By night (and on weekends), Bright transforms into his alter ego — a tie-dye wearing, guitar-strumming, zany-lyric singing hero who cruises into communities and across local stages. No phone booth required.
Since 2004, Bright has teamed with his brother, Randy, and other local musicians to perform as the String Beans. The Lincoln-area, family-friendly band features a song catalog that spans from the silly to educational. And Bright, who writes the band’s songs and sings lead vocals, has transmogrified the work into a sesquicentennial video for the University of Nebraska–Lincoln and four musicals.
The most recent musical, “The Shipwreck Show,” is being staged this summer by the Mesner Puppet Theater in Kansas City. His other shows, staged by multiple performance troupes, include two that feature Star Wars parodies and a Christmas zombie musical.
“I’ve been creating these little songs since I taught myself to play the guitar as a teen,” Bright said. “It’s hard for me to believe it, but I’ve written more than 100 songs for kids.”
Bright’s performing days started over a bonfire at his brother’s house in 2004. Encouraged to break out a guitar, Bright played “Bomp She Bomp,” a clever ditty about an adventurous polar bear befriending an alligator. The song drew encouragement from a local teacher who wanted to hear more.
Inspired by the accolades, the brothers developed a 30-minute mix of music and magic performed for the first time for kindergarteners at Norris Public Schools. It led to another gig (a request from a parent in attendance) and the official formation of the band — which the brothers named over a bowl of green beans during a family dinner.
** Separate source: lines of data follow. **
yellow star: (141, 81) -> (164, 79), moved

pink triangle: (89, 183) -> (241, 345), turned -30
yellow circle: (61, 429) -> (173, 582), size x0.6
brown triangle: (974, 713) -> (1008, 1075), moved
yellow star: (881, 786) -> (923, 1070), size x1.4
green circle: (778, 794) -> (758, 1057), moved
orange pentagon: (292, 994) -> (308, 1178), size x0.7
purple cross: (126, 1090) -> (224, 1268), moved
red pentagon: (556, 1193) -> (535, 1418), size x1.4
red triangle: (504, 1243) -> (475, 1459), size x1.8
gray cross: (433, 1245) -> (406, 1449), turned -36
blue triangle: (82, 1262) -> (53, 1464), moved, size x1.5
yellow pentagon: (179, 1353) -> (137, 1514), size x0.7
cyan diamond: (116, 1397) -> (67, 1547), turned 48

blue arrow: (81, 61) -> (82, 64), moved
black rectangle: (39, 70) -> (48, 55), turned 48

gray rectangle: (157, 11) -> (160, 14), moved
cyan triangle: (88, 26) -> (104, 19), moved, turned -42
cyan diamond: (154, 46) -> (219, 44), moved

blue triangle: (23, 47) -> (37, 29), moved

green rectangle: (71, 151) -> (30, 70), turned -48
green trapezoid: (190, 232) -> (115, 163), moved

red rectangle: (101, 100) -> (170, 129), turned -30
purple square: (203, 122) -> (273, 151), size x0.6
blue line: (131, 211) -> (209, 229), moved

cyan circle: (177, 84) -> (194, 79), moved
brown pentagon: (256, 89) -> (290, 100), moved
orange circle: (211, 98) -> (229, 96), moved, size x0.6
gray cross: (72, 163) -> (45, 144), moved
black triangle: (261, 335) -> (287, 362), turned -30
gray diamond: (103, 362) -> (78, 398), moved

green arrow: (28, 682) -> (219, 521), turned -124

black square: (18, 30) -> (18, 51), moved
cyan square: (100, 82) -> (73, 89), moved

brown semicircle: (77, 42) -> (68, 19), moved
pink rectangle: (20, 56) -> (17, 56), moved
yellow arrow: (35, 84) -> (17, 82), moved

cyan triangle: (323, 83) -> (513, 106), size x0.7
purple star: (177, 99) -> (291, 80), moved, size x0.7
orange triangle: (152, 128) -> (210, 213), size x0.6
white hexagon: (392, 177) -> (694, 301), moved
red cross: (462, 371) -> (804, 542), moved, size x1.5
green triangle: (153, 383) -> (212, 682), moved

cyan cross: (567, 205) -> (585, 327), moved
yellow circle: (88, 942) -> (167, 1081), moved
“And then, someone heard us play and asked if we could play another show,” Bright said. “That’s how it’s mostly worked for us. Just people coming up asking if we would play for their church, school, nursing home, daycare or whatever.”
The String Beans have gone on to release nine albums — from “Gophers in Loafers” in 2005 to “Kiss a Fish” in 2017. Bright has also remixed two of the band’s earlier albums and a 10th CD is in development.
This summer, “Bomp She Bomp” is again flying high as the inspiration behind “The Shipwreck Show.” The production features eight String Beans songs and follows the adventures of a pirate captain trying to escape a deserted island.
The production is years in the making, having started — naturally — from a conversation after a String Beans performance.
“Mike saw us perform as a warm-up during Jazz in June many years ago,” Bright said. “He really liked ‘Bomp She Bomp’ and asked if he could use some of our music in his shows.”
Bright agreed, but the collaboration was delayed when Horner moved to Kansas City. The two have stayed in touch and staged two of Bright’s other musicals — both Star Wars parodies — before returning to the original idea.
The production — written by Bright, Horner and Chase Guthrie Knueven (a University of Nebraska–Lincoln graduate) — shows through June 30 at the MTH Theater at Crown Center, 2450 Grand Blvd., in Kansas City.
“Mike’s puppets and his stage presence really make for a great show,” Bright said. “He is incredibly creative in the way he puts things together.”
Even though they don’t (often) include wearing a cape, Bright said he has enjoyed his musical adventures and waits to see where they take him in the future.
“I have this fantasy that we get noticed by a record company or, maybe, Disney gives us a call,” Bright said. “Until that happens, I’m going to keep doing because it is fun. I love being part of the creative process and the challenge of putting together a catchy tune with a funny rhyme.”